Short-term results of percutaneous vertebroplasty for avascular osteonecrosis associated with an osteoporotic VCF were reported to show high effectiveness5,6,9-11). The study by Jang et al.5), with a mean follow-up duration of 11 months, showed that percutaneous vertebroplasty was a minimally invasive and effective procedure that provides pain relief and stabilization of spinal instability associated with osteoporotic avascular osteonecrosis. In contrast, some surgeons recommend instrumented spinal fusion since long-term results of percutaneous vertebroplasty were disappointing3,4,7,12,13). Heo et al.4) analyzed at least 2-year follow-up results of percutaneous vertebroplasty for avascular osteonecrosis with an osteoporotic VCF. Although vertebroplasty appears to be a good treatment during the early follow-up period (within 1 year), it may not provide sufficient stability for 2 years or longer. Given the high incidence of perioperative medical complications and instrument failure due to severe osteoporosis, instrumented fusion surgery is a challenge in elderly patients with an osteoporotic VCF12).

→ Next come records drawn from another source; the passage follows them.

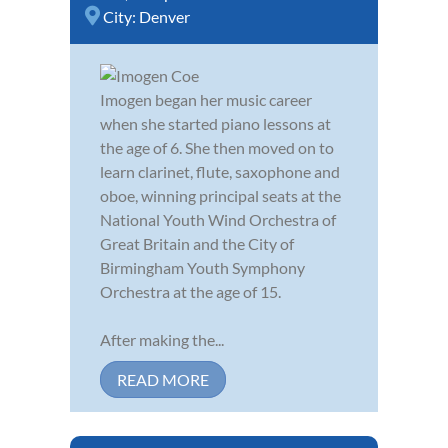
City:
Denver
Imogen began her music career
when she started piano lessons at
the age of 6. She then moved on to
learn clarinet, flute, saxophone and
oboe, winning principal seats at the
National Youth Wind Orchestra of
Great Britain and the City of
Birmingham Youth Symphony
Orchestra at the age of 15.
After making the...
READ MORE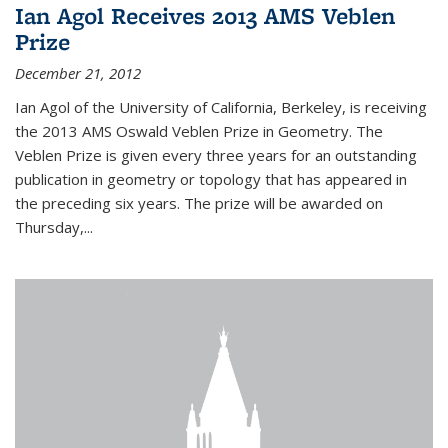
Ian Agol Receives 2013 AMS Veblen
Prize
December 21, 2012
Ian Agol of the University of California, Berkeley, is receiving
the 2013 AMS Oswald Veblen Prize in Geometry. The
Veblen Prize is given every three years for an outstanding
publication in geometry or topology that has appeared in
the preceding six years. The prize will be awarded on
Thursday,...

Nakajima et al.12) reported postoperative complications in approximately 25% of patients, and they were mainly related to instrumentation. To overcome the complications associated with extensive spinal fusion, Kim and Heo7) performed short-segment pedicle screw fixation with PMMA augmentation after postural reduction. Surgical results of short-segment fixation were promising. Vertebral height and kyphotic angle of the compressed vertebrae were significantly corrected, and restored vertebral height was maintained for more than 2 years. The postoperative compression ratio and kyphotic angle were significantly lower compared with those in the percutaneous vertebroplasty group7). However, instrument-related complications were observed in 2 of the 18 cases (11.1%). Given the old age, poor bone quality, and high chance of possible medical complications, percutaneous vertebroplasty was a more reasonable and safe choice in the present case. Six months after the procedure, the patient’s condition was still good and plain radiography did not show recollapse of the PMMA-augmented vertebra. Nonetheless, careful observation of the patient with further long-term follow-up is necessary.
CONCLUSION
Epidural fluid collection which originated from avascular osteonecrosis associated with an osteoporotic VCF caused intractable pain in the buttock and the anterior thigh. Posterior hemilaminectomy and drainage of the epidural fluid followed by percutaneous vertebroplasty was an effective treatment.